Where does the string "transportkisten" appear in the records? Copy every line that contains it.

*** Begin section ***

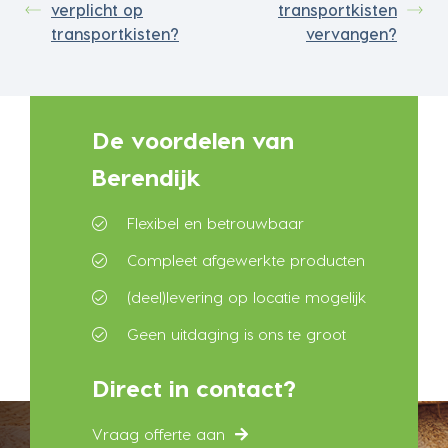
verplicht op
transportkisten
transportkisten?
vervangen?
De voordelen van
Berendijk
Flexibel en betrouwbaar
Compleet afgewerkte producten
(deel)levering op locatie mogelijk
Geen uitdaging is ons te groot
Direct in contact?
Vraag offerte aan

*** End section ***

→ **OUTPUT FOR THIS TASK**:
transportkisten
transportkisten?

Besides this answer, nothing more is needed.